Did you catch it? He misstates the nature of creationism to claim that abiogenesis is not part of creationism. This is manifestly untrue, at least for biblical creationists, the usual suspects in these debates. A quick reading of Genesis 2:7 shows that abiogenesis is part and parcel of the creation story. The dispute between creationists and those evolutionists who deny God is whether it is guided or unguided abiogenesis, in essence, the cause of abiogenesis instead of the fact of it.

Science is about evidence, not word games. Until we find an awful lot more evidence about the origin of life and how evolution works, its extremely premature to make any scientific conclusions about whether abiogenesis is guided or unguided.

Scripture, on the other hand, is revelatory, not scientific. Revelation is evidence but not scientific evidence. It is akin to eyewitness testimony or confession by someone in the witness box. It's God saying "I did this" and his words being taken down by a stenographer of some sort.

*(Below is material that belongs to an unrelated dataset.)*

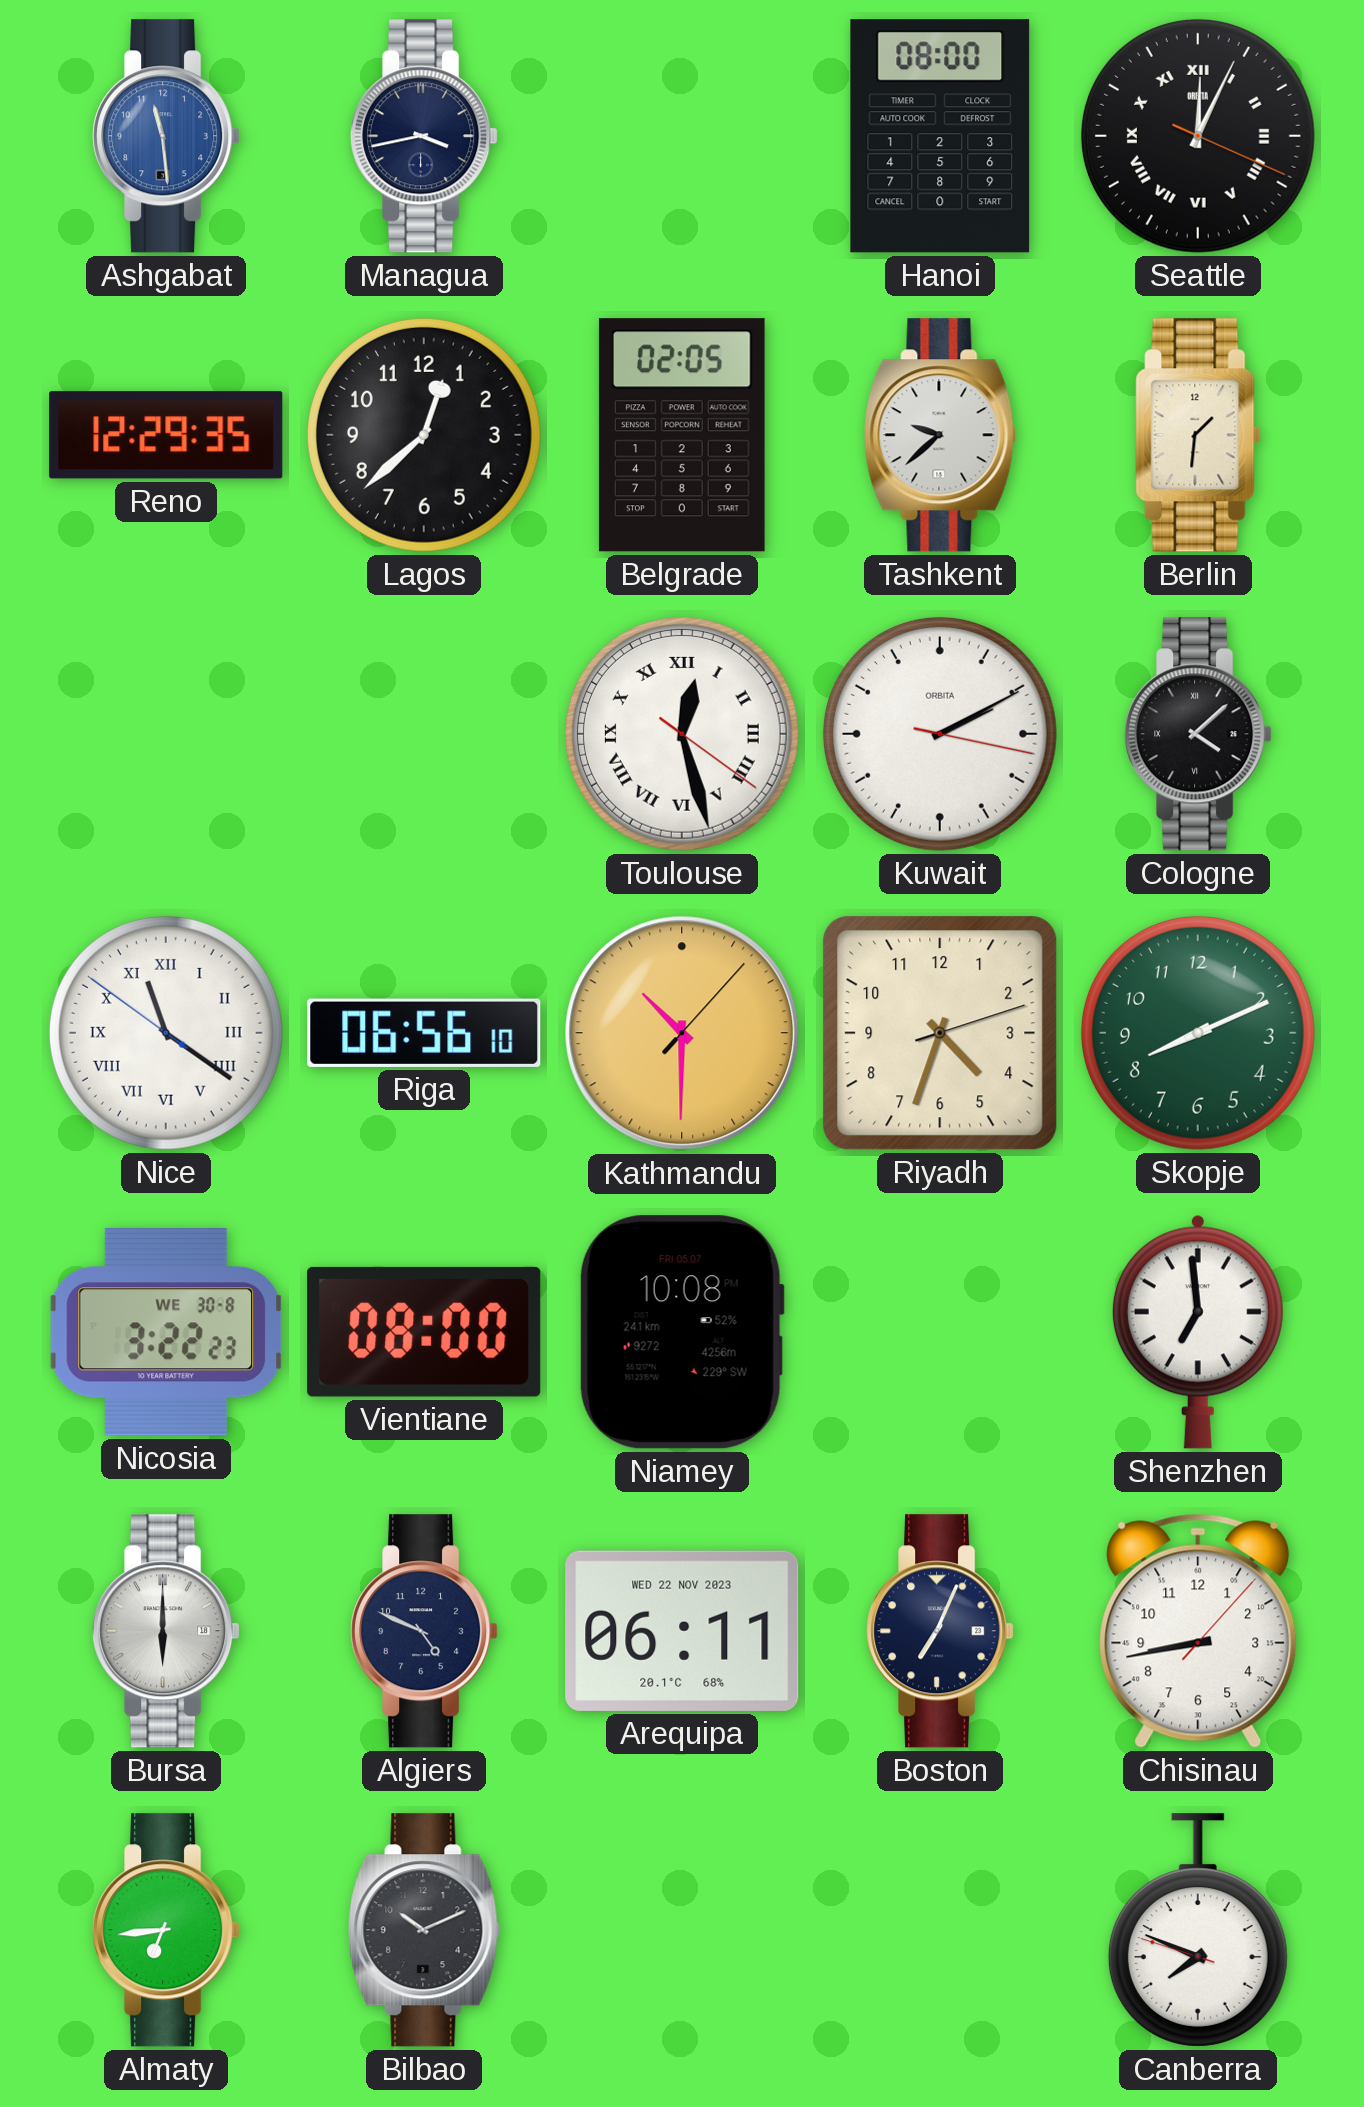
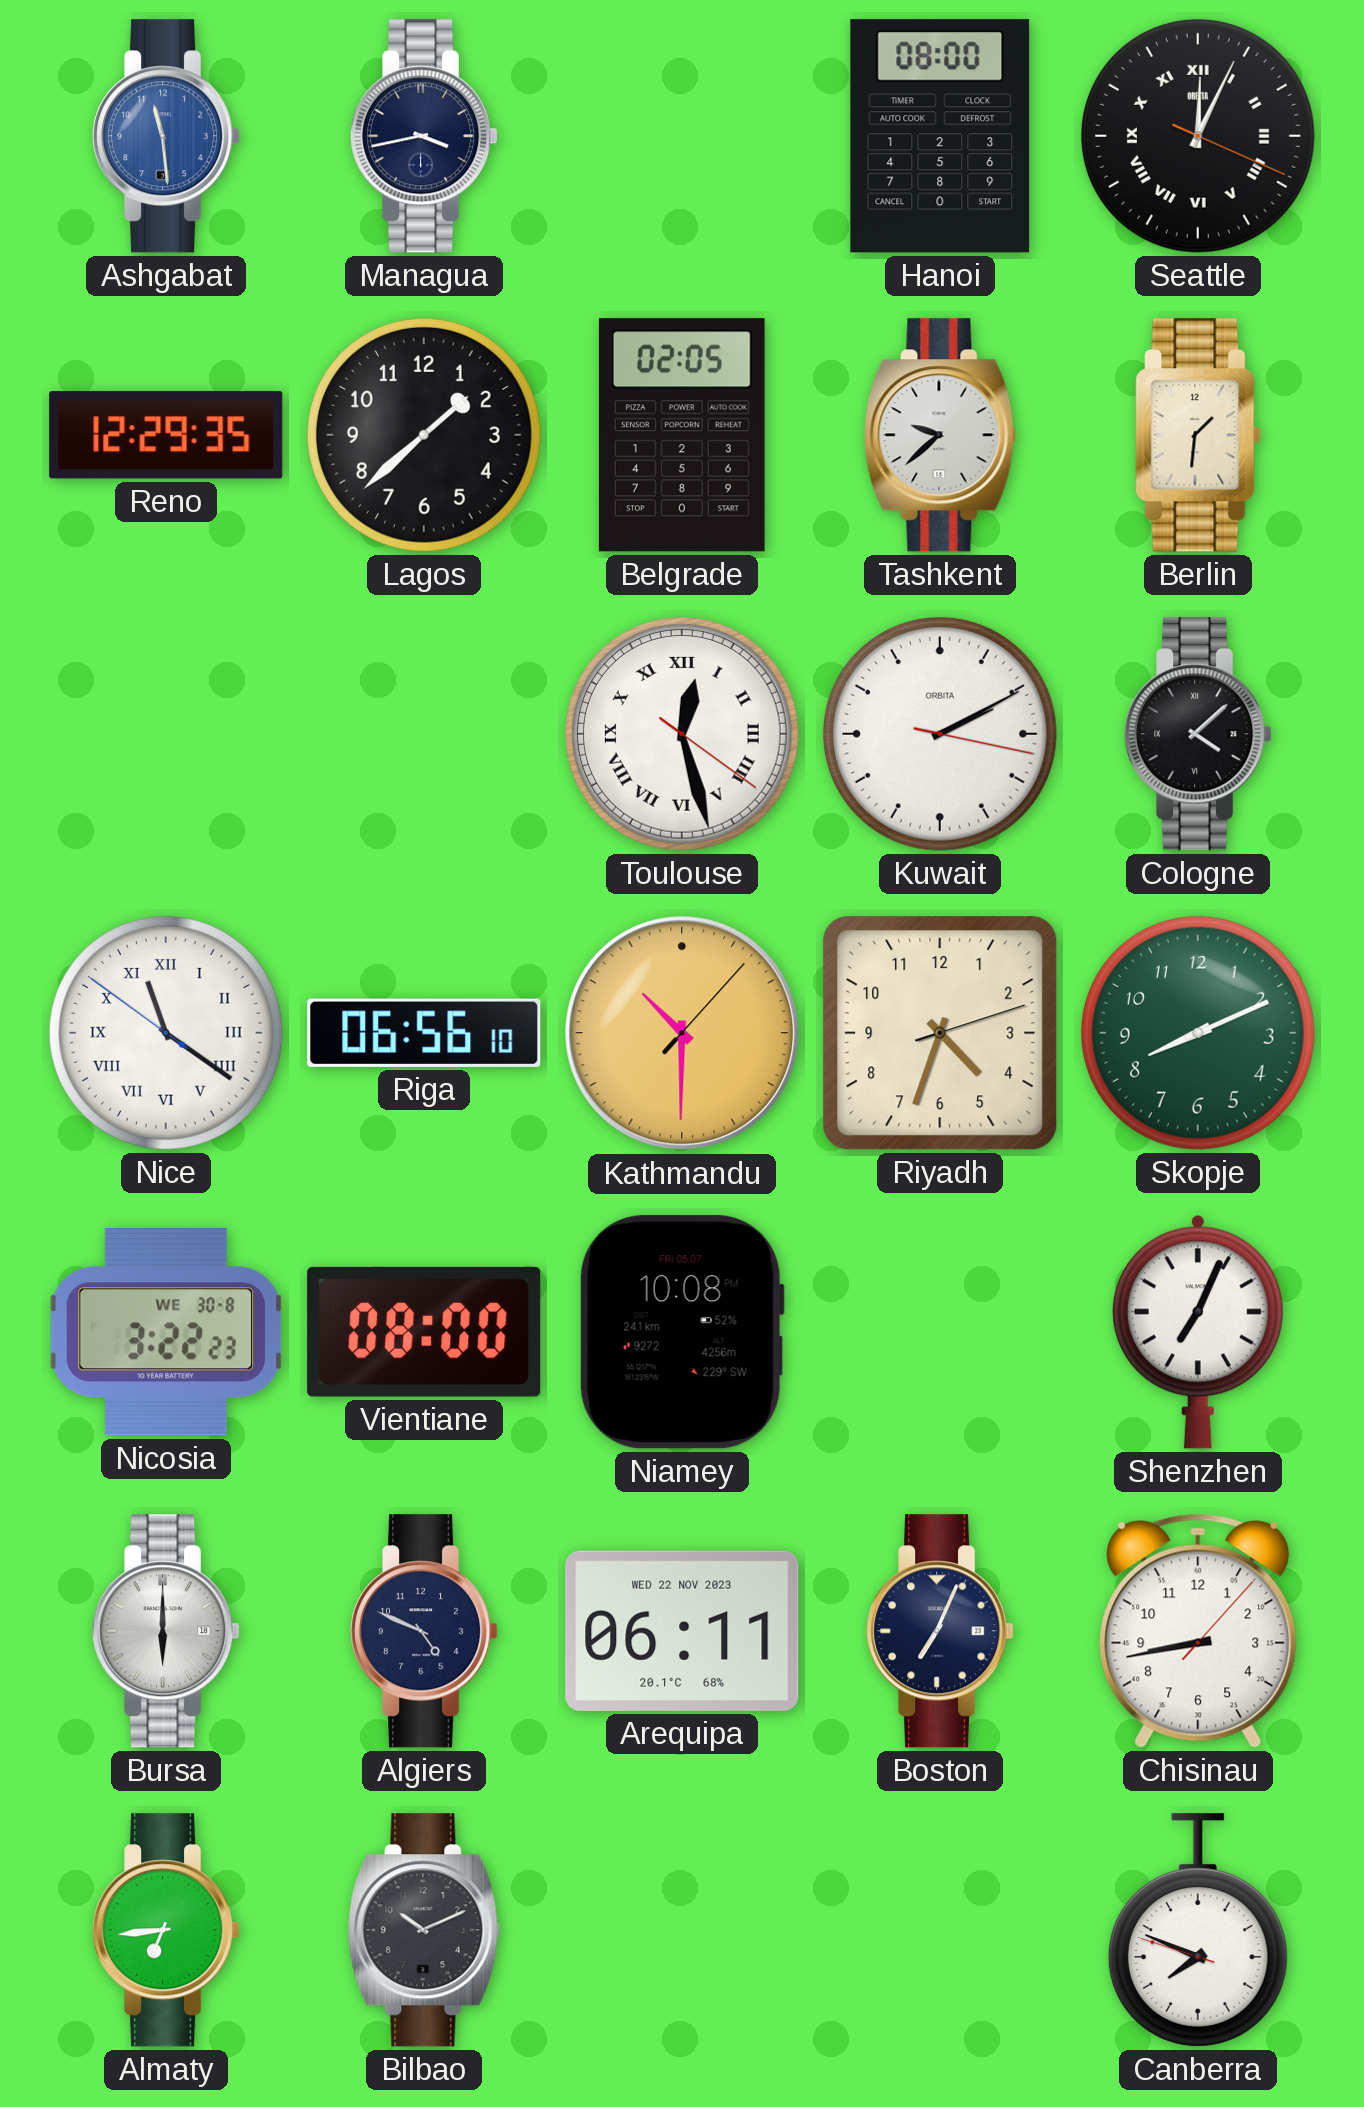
Lagos: 12:38 -> 1:38
Shenzhen: 6:59 -> 7:04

Evidence obtained scientifically can impeach revelation or confirm it and there is a cottage industry of scientists trying to debunk christianity this way and theologians on the other side working to leave enough play so that their theology is not debunked. So far, the theologians are winning but it's a hard game for them as they play exclusively on defense.

The origin of the universe in a Big Bang sounds an awful lot like religious creation stories to a great many people and some scientists have resisted the Big Bang because it sounded too much like Genesis, most famously the astronomer Fred Hoyle. When they do so, they become pseudo-scientific practitioners, trading on their real scientific reputations to advance their philosophical preferences without actual scientific evidence.

Unfortunately, Russ Nelson does his own version here of pseudo-science. His closing statement "Don't try to rewrite history with some entity capable of violating the physical laws of the universe" ignores the fact that long before there was any science worth speaking of there was revelatory evidence about the creation of the universe, the world. Like all testimony, it can be impeached by scientific evidence but it's a gross misread of history to try to portray science as coming first. It is scientific cosmology that is the new kid on the block that is rewriting history. Sometimes revisionists get closer to the truth than the early historians and sometimes not but let's keep things on the basis of facts, shall we?